ARIMA(2,1,2) is selected as the final model based on lower AIC, significant coefficients, and acceptable residual diagnostics.

4.5 Forecasting

bitcoin_fit <- Arima(btc_ts,c(0,1,1))
forecasted_data <- forecast(bitcoin_fit,h=12)
kable(forecasted_data, digits = 2, formats="html", row.names = TRUE) %>%
  kable_styling(full_width = F, font_size = 12, position = "center")

	Point Forecast	Lo 80	Hi 80	Lo 95	Hi 95
Dec 2023	38014.11	32449.57	43578.66	29503.88	46524.35
Jan 2024	38014.11	29059.48	46968.75	24319.18	51709.05
Feb 2024	38014.11	26638.40	49389.83	20616.46	55411.76
Mar 2024	38014.11	24648.93	51379.30	17573.83	58454.40
Apr 2024	38014.11	22919.43	53108.80	14928.79	61099.44
May 2024	38014.11	21368.67	54659.56	12557.10	63471.13
Jun 2024	38014.11	19950.55	56077.68	10388.28	65639.95
Jul 2024	38014.11	18635.94	57392.29	8377.76	67650.47
Aug 2024	38014.11	17405.02	58623.21	6495.22	69533.01
Sep 2024	38014.11	16243.58	59784.65	4718.95	71309.28
Oct 2024	38014.11	15141.04	60887.19	3032.76	72995.47
Nov 2024	38014.11	14089.25	61938.98	1424.20	74604.03

12-Month Forecast:

Forecasted values show a point forecast along with confidence intervals (80% and 95%). The plot of the forecasted values provides a visual representation of the expected Bitcoin price trends.

4.6 Conclusion

a. Performance Comparison:

Linear Regression:

Pros: Simple to implement and interpret.

Cons: Limited by linearity assumption, residuals show non-normality and autocorrelation.

Quadratic Regression:

Pros: Can model slight curvature in the trend.

Cons: The quadratic term was not significant, similar performance to linear regression.

ARIMA:

Pros: Captures both trend and seasonality, well-suited for time series data.

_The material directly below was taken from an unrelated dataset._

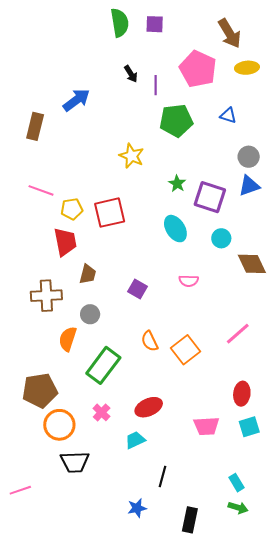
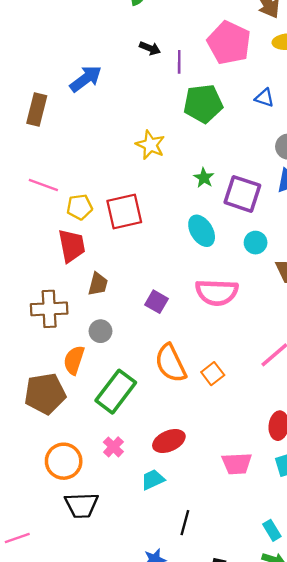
black arrow: (131, 74) -> (150, 48), turned -36
pink semicircle: (189, 281) -> (217, 292), size x1.8
orange semicircle: (150, 341) -> (171, 363), size x1.6
orange square: (186, 350) -> (213, 374), size x0.7
brown pentagon: (40, 390) -> (45, 394), moved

Cons: More complex to implement and interpret, requires careful model identification and validation.

b. Final Model Selection:

The ARIMA(2,1,2) model was chosen as the final model due to its lower AIC value, significant coefficients, and better residual diagnostics compared to the other models. It provided the most accurate forecasts and effectively captured the underlying trends and seasonality in the Bitcoin price data.

c. Final Remarks

The ARIMA(2,1,2) model is appropriate for forecasting Bitcoin prices as it accounts for trends and autocorrelation in the data. The forecasting results provide valuable insights for the next 12 months, helping in making informed decisions based on the expected price movements.

Based on the analysis, the ARIMA(2,1,2) model was selected as the best model due to its lower AIC and BIC values and significant coefficients, better performance in the accuracy test. The residual analysis and Shapiro-Wilk test further confirmed the suitability of this model. Therefore, we will use this model for forecasting future Bitcoin prices.